Twitch warns creators another flood of DMCA takedown notices are being sent out.
The company sent an email to creators over the weekend saying it received a batch of 1,000 individual DMCA takedown notices. All of those claims involve archived broadcasts. Twitch also warns creators that rights holders are using automated tools to find violations and send DMCA takedowns.
Previously, Twitch warned creators to nuke their archived videos that contain music streaming. That’s because Twitch refuses to license music from the Big Three (Universal, Warner, Sony), who are actively seeking out rights violations to force Twitch’s hand. Instead, Twitch is playing whack-a-mole with these DMCA takedown notices on users.
Twitch streamers who want to avoid DMCA takedown notices should only use rights-cleared music. Digital Music News has created a guide on how to make sure your music is Twitch-safe.
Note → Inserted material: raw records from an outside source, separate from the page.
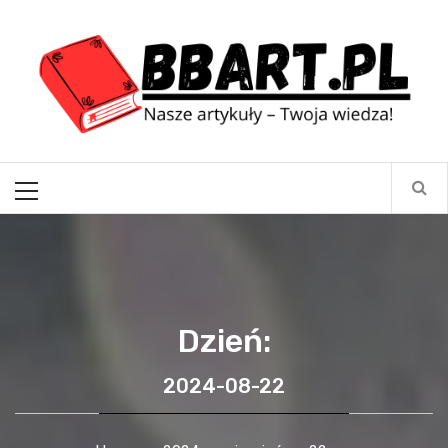
Skip
BBart.pl
to
content
Nasze artykuły – Twoja wiedza!
Primary
Menu
Dzień:
2024-08-22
At this point, ensuring music is Twitch-safe is the only way to avoid receiving an email like this:
“We are committed to being more transparent with you about DMCA,” the Twitch email begins. “We recently received a batch of DMCA takedown notifications with about 1,000 individual claims from music publishers. All of the claims are for VODs, and the vast majority target streamers listening to background music while playing video games or IRL streaming.”
“Based on the number of claims, we believe these rights holders used automated tools to scan and identify copyrighted music in creators’ VODs and clips, which means that they will likely send further notices,” Twitch warns about the DMCA takedown notice flood.
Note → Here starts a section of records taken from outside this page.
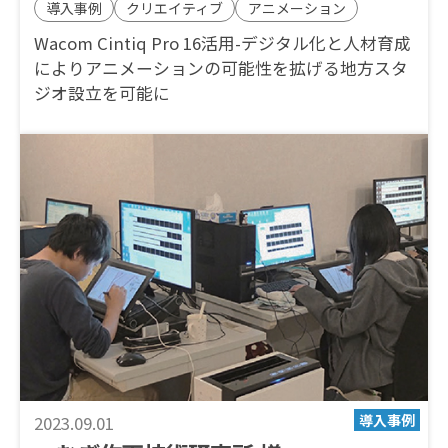
導入事例
クリエイティブ
アニメーション
Wacom Cintiq Pro 16活用-デジタル化と人材育成
によりアニメーションの可能性を拡げる地方スタ
ジオ設立を可能に
2023.09.01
“We are actively speaking with music labels about solutions that could work for creators as well as rights holders. This is our first such contact from the music publishing industry (there can be several owners from a single piece of music). We are disappointed they decided to send takedowns when we are willing and ready to speak to them about solutions.”
Twitch told its creators last year to nuke their VOD and Clips archives that contain music. That’s because the content creation site doesn’t license music properly – unlike YouTube, Facebook, TikTok, Snapchat, and several other content creation sites. Twitch has tried to address the problem by expanding the amount of free-to-use songs it offers for streamers. But most streamers want to play copyrighted music for their audience, which requires Twitch to sign music licenses.
Twitch acts like it is in a hard place with the music industry here, but it’s not. A licensing agreement could be hammered out to resolve these issues for Twitch, the music industry, and creators.